This speaks for itself.
Cousins Properties, 2013 Annual Report
"Our mission has been clear since the start of 2012—simple platform, trophy assets and opportunistic investments. In January 2012, our equity market capitalization was $665 million with 46% of Net Operating Income coming from urban trophy office buildings. Today, it’s over $2 billion with 85% of Net Operating Income coming from urban trophy office buildings. At year-end 2013, our total shareholder return was 25.6% on a one-year basis and 31.9% on a three-year basis. This compares to 6.6% and 21.0%, respectively, for the SNL US REIT Office Index. As in everything we undertake, the ultimate goal is to provide attractive total returns for our shareholders.
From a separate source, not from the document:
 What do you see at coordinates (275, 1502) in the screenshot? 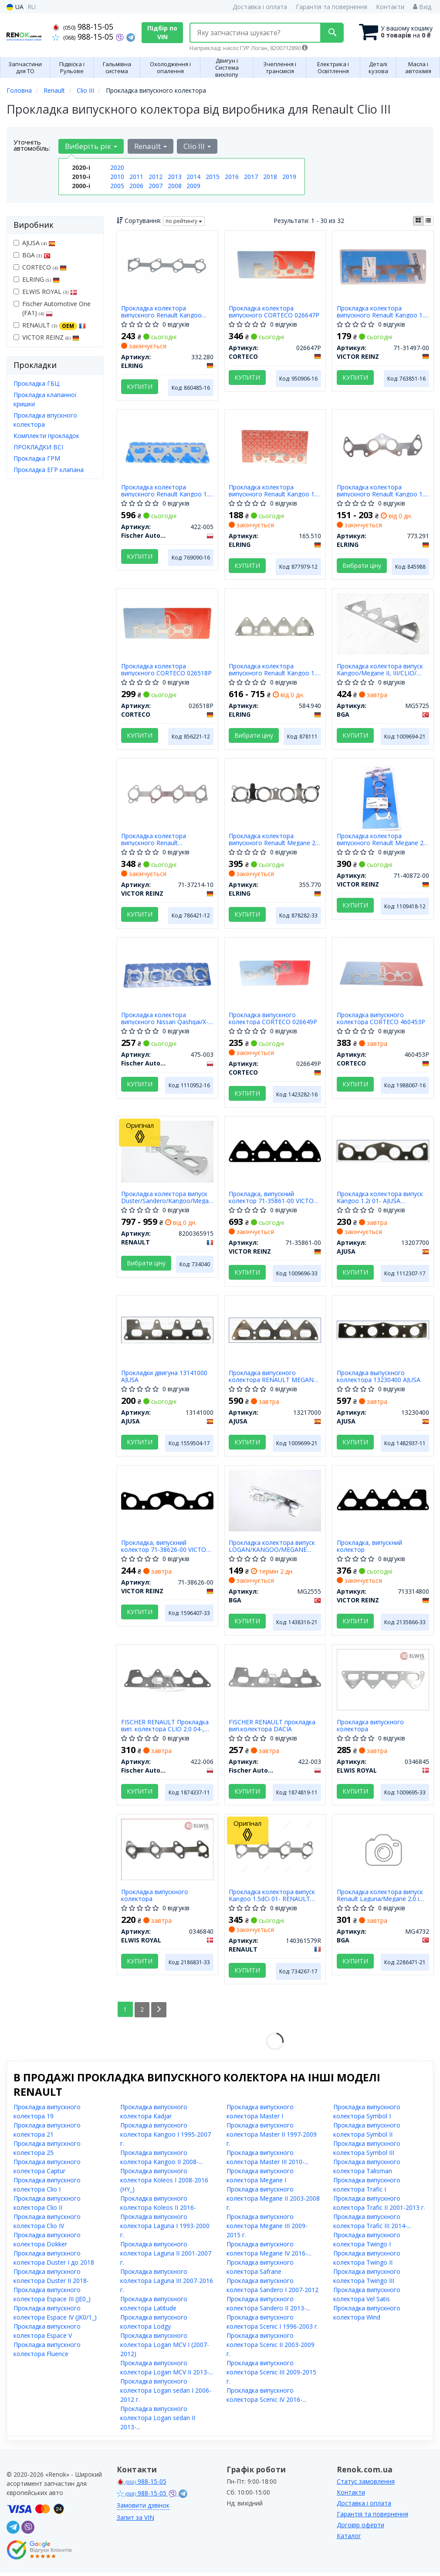 I see `[Прокладка колектора випуск LOGAN/KANGOO/MEGANE 1.4/1.6i 98- BGA MG2555]` at bounding box center [275, 1502].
We have timed this cycle well, acquiring $1.6 billion of trophy assets in 2013 at an average discount of 57% to replacement cost. Our most notable move during the year was the acquisition of Crescent’s Texas portfolio in September. This transaction was accompanied by the successful issuance of 69 million common shares, enabling us to grow the company’s total market capitalization by 57% overnight, while adding 5.3 million square feet of Class A office assets in Houston and Fort Worth. In the first half of the year, we acquired Post Oak Central in Houston and 816 Congress in Austin. Our Texas presence now represents 52% of our total portfolio square footage and is exclusively located in the three major markets of Houston, Dallas/Fort Worth, and Austin."